The horrifying blaze that overtook London‘s Grenfell Tower apartment building early on Wednesday morning, British time, was likely the result of flammable cladding installed during a refurbishment in 2015. Alarmingly, Australia is a big user of this kind of cladding.

The tragic outcome in London was a fire that spread incredibly rapidly on the outside of the building, trapping people on the building’s upper levels. There have been 17 confirmed deaths from the fire, and more than 60 people are in hospital. 
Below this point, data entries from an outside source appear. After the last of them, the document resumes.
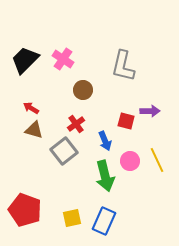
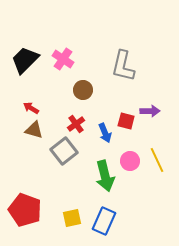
blue arrow: moved 8 px up
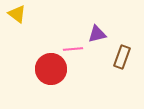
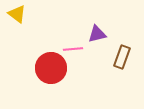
red circle: moved 1 px up
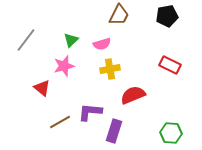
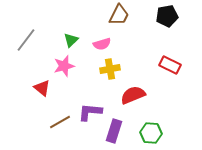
green hexagon: moved 20 px left
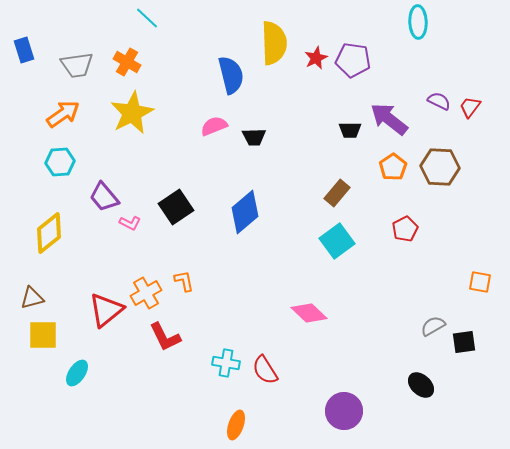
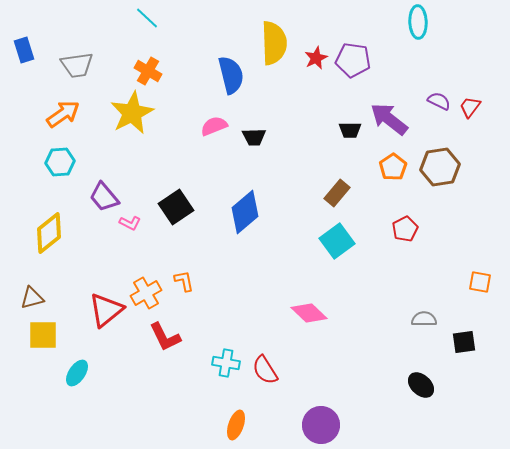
orange cross at (127, 62): moved 21 px right, 9 px down
brown hexagon at (440, 167): rotated 12 degrees counterclockwise
gray semicircle at (433, 326): moved 9 px left, 7 px up; rotated 30 degrees clockwise
purple circle at (344, 411): moved 23 px left, 14 px down
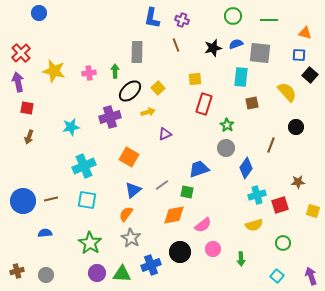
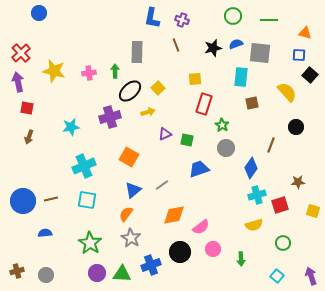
green star at (227, 125): moved 5 px left
blue diamond at (246, 168): moved 5 px right
green square at (187, 192): moved 52 px up
pink semicircle at (203, 225): moved 2 px left, 2 px down
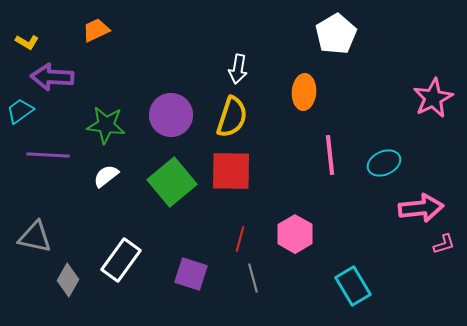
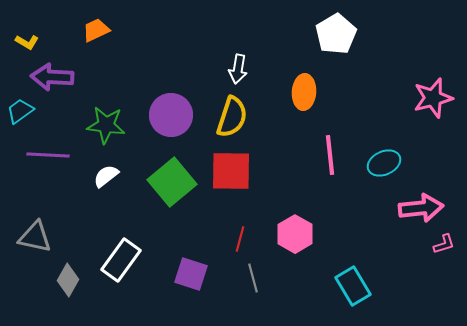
pink star: rotated 12 degrees clockwise
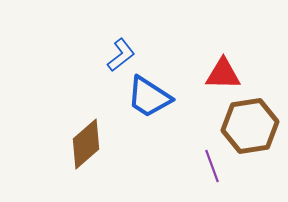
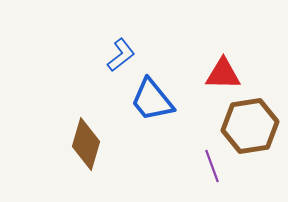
blue trapezoid: moved 3 px right, 3 px down; rotated 18 degrees clockwise
brown diamond: rotated 33 degrees counterclockwise
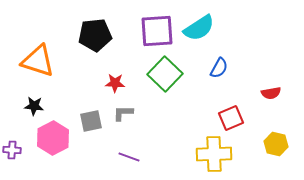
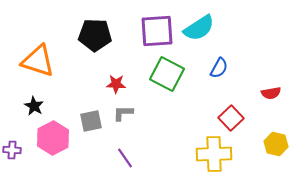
black pentagon: rotated 8 degrees clockwise
green square: moved 2 px right; rotated 16 degrees counterclockwise
red star: moved 1 px right, 1 px down
black star: rotated 24 degrees clockwise
red square: rotated 20 degrees counterclockwise
purple line: moved 4 px left, 1 px down; rotated 35 degrees clockwise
According to the BBC, the cladding had a polyethylene (plastic) core, meaning it was much less fire-resistant that other types with mineral cores. Many witnesses describe seeing the cladding spreading the fire upwards, and falling away in flaming strips.

It’s raised serious concerns on home soil. According to an ongoing audit in Victoria, over 20 buildings in Melbourne contain the material. 

And a 2015 inquiry by the NSW Shadow Minister for Better Regulation Yasmin Catley found that there are 2,500 buildings that are covered in the shoddy cladding in NSW alone. 

Disturbingly, the state government has not revealed which buildings are affected.

Senator Nick Xenophon spoke to The Project about the issue, which is spread across Australia:

Xenophon is calling for a national audit, and Catley has urged the NSW government to do the same. She also wants the government to identify the buildings and put measures in place to prevent an avoidable tragedy like the one in London.